Amsterdam to move sex workers out of city centre in tourism reset

Date Added: February 02, 2021 01:36:22 AM
Author: Sutra Web Directory
Category: News & References
 
Brothel windows in red light district to be closed and ‘erotic centre’ set up elsewhere instead

The brothel windows of Amsterdam’s red light district will be closed and an “erotic centre” will be set up away from the city centre, councillors have agreed.

A proposal from the city’s mayor, Femke Halsema, to shut down a significant number of the windows in the narrow alleys around the docks was backed by a broad group of political parties.

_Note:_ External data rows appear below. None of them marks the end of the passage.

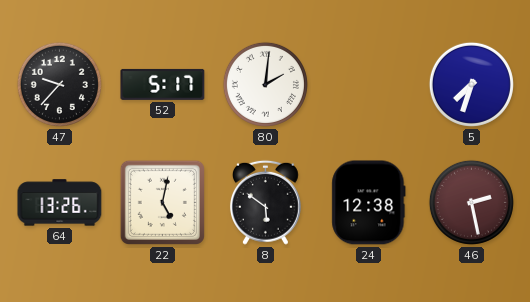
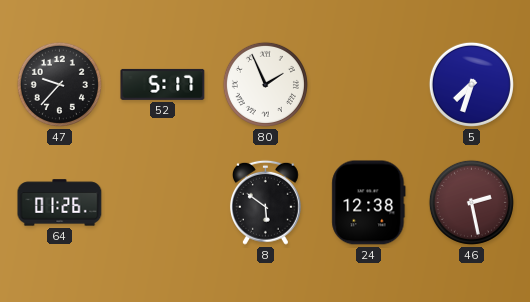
80: 2:01 -> 1:56
64: 13:26 -> 01:26
22: 5:02 -> none
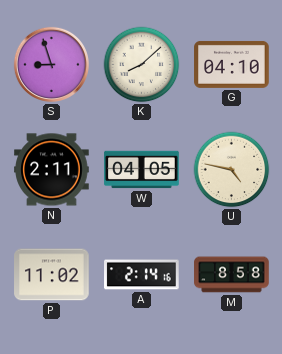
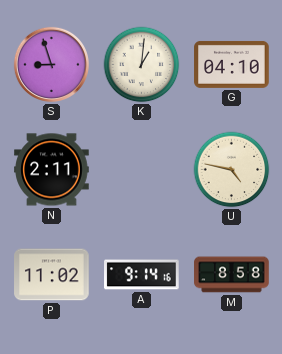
K: 8:08 -> 1:01
W: 04:05 -> none
A: 2:14 -> 9:14
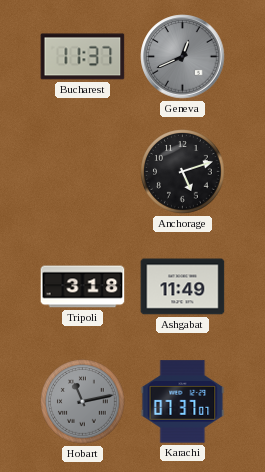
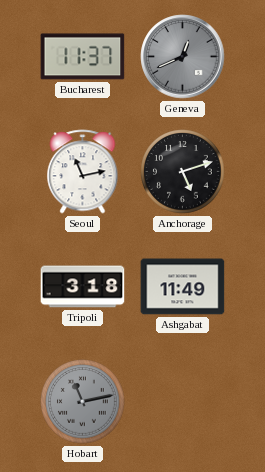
Seoul: none -> 11:13
Karachi: 07:37 -> none
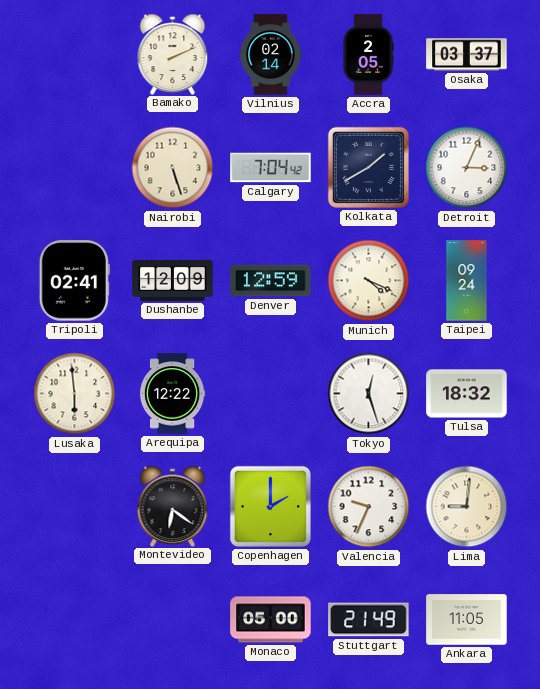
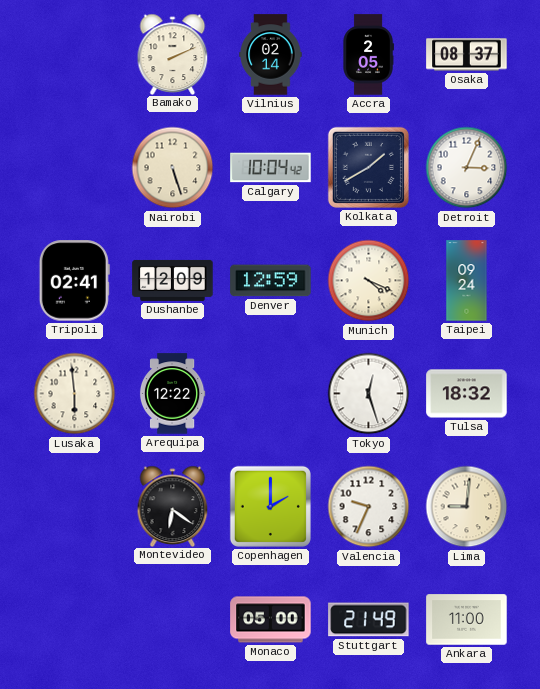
Osaka: 03:37 -> 08:37
Calgary: 7:04 -> 10:04
Ankara: 11:05 -> 11:00
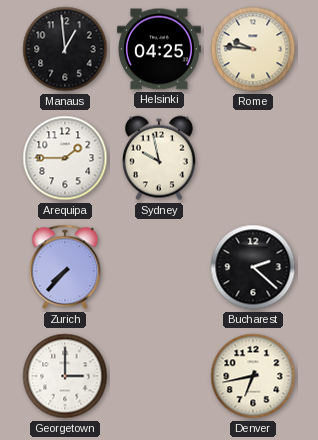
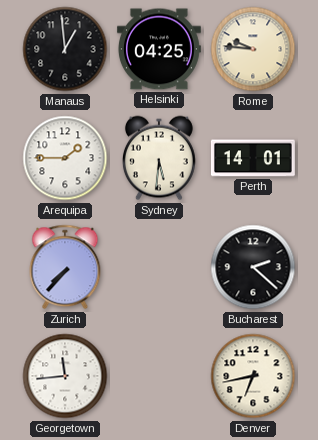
Sydney: 9:58 -> 5:31
Perth: none -> 14:01
Georgetown: 3:00 -> 11:44
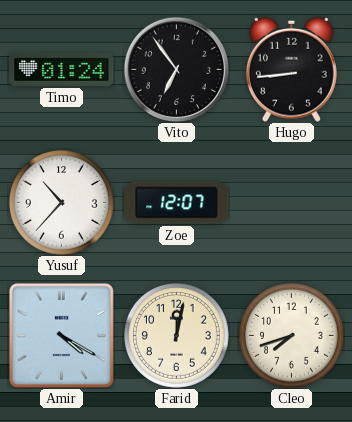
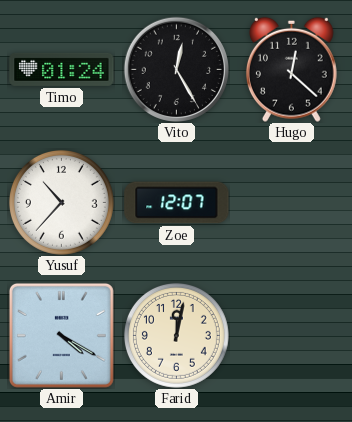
Vito: 6:54 -> 12:25
Hugo: 8:44 -> 12:22
Cleo: 7:42 -> none
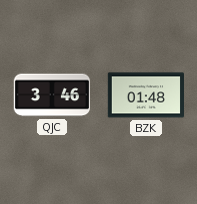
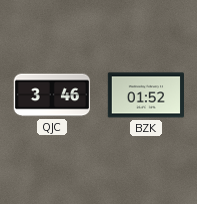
BZK: 01:48 -> 01:52
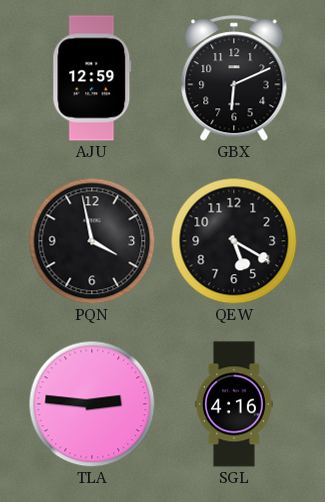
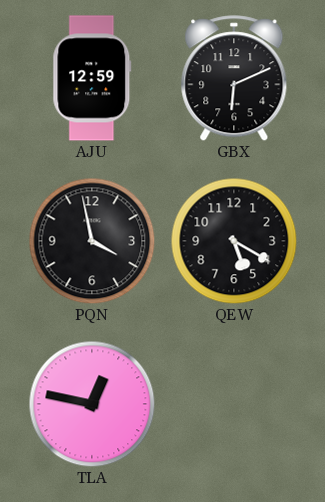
TLA: 2:46 -> 12:47
SGL: 4:16 -> none
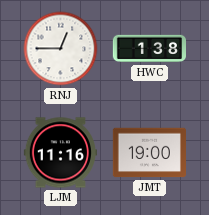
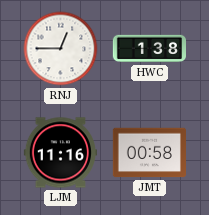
JMT: 19:00 -> 00:58
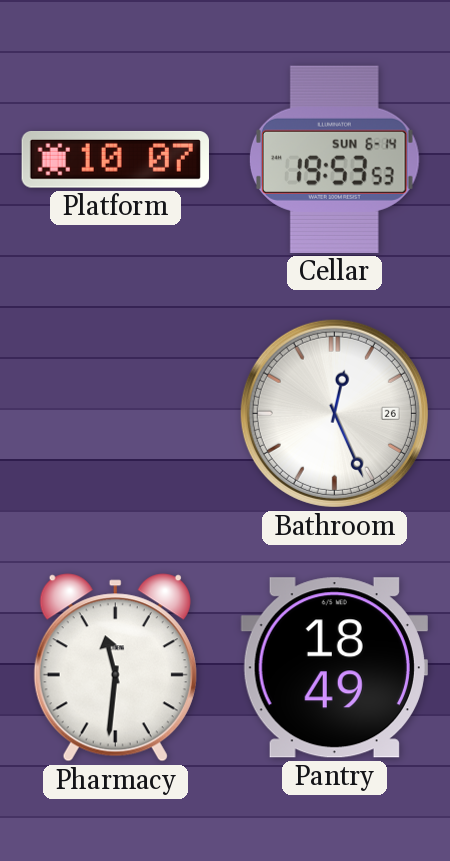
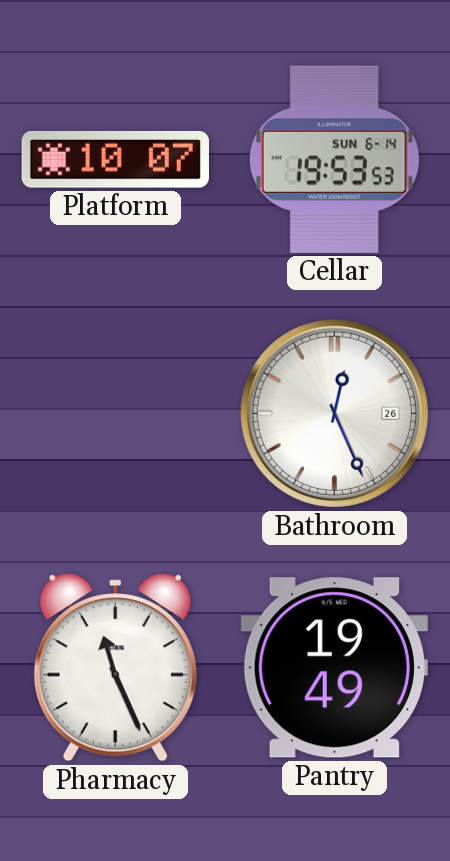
Pharmacy: 11:31 -> 11:26
Pantry: 18:49 -> 19:49
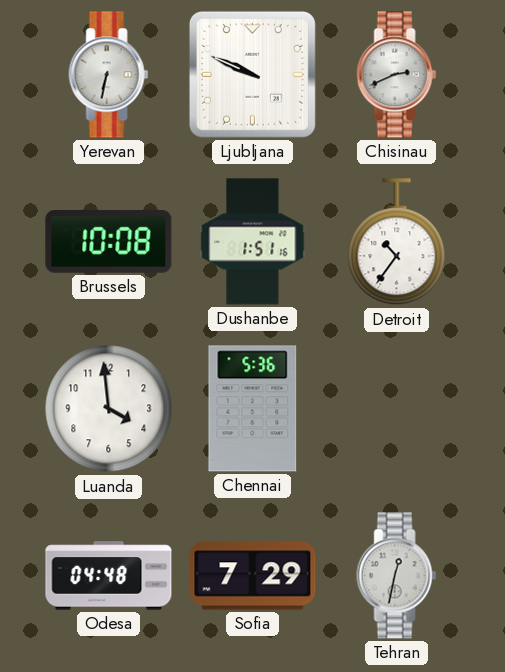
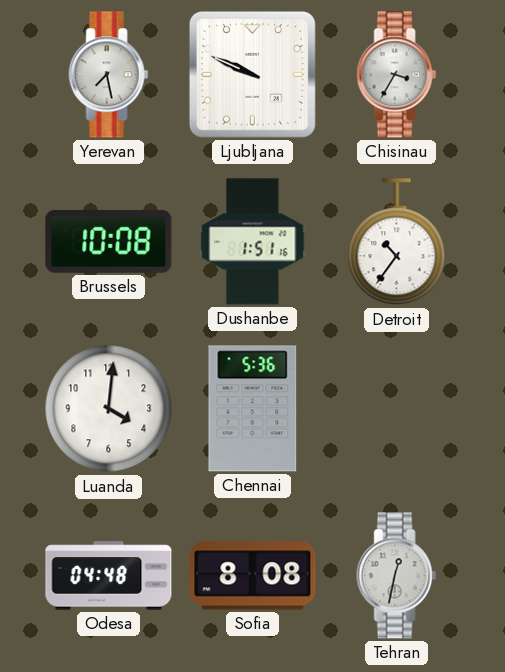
Yerevan: 6:32 -> 7:28
Chisinau: 2:41 -> 3:35
Luanda: 3:59 -> 4:01
Sofia: 7:29 -> 8:08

The sex workers in the De Wallen red light district will be invited to move to a purpose-built centre elsewhere in Amsterdam, the location of which remains to be determined.

The CDA and ChristenUnie have long lobbied for the closure of the windows, and they have now been backed by the VVD, the party of the Dutch prime minister, Mark Rutte, as well as the Labour party and the Greens.

“This is about a reset of Amsterdam as a visitor city,” said Dennis Boutkan, of the Dutch Labour party. The CDA’s Diederik Boomsma said: “Tourists are welcome to enjoy the beauty and freedom of the city, but not at any cost. We have to intervene firmly.”

Halsema had argued that the brothel windows should be closed as women working in the area had become a tourist attraction, attracting gawping and abuse.

When the idea was first proposed, a newly formed lobby group named Red Light United claimed that 90% of the 170 female sex workers it had surveyed wanted to work in the windows in the narrow alleys and canalside streets of the Singel and De Wallen.

One member of the group, going by the pseudonym Foxxy, told the Het Parool newspaper at the time: “Relocating those workplaces is not an option because then the customers will not know where to find the sex workers. Will Halsema also sometimes organise bus trips for them to the Westelijk Havengebied [a district north of the city centre]?”

However, the majority of councillors agreed that the relocation was necessary to change the type of tourists being attracted to Amsterdam.

A second proposal to ban tourists from buying cannabis from the city’s cafes is struggling to win support owing to fears that it will hand over trade to dealers on the streets.

The parties in the city’s ruling coalition – the liberal D66 party, the Greens, Labour and the Socialist party – have voiced serious doubts about the mayor’s plans, according to Het Parool.

“I fear a growth in unhealthy drug use among visitors and the impact of street trade on our young people,” the D66’s Alexander Hammelburg said.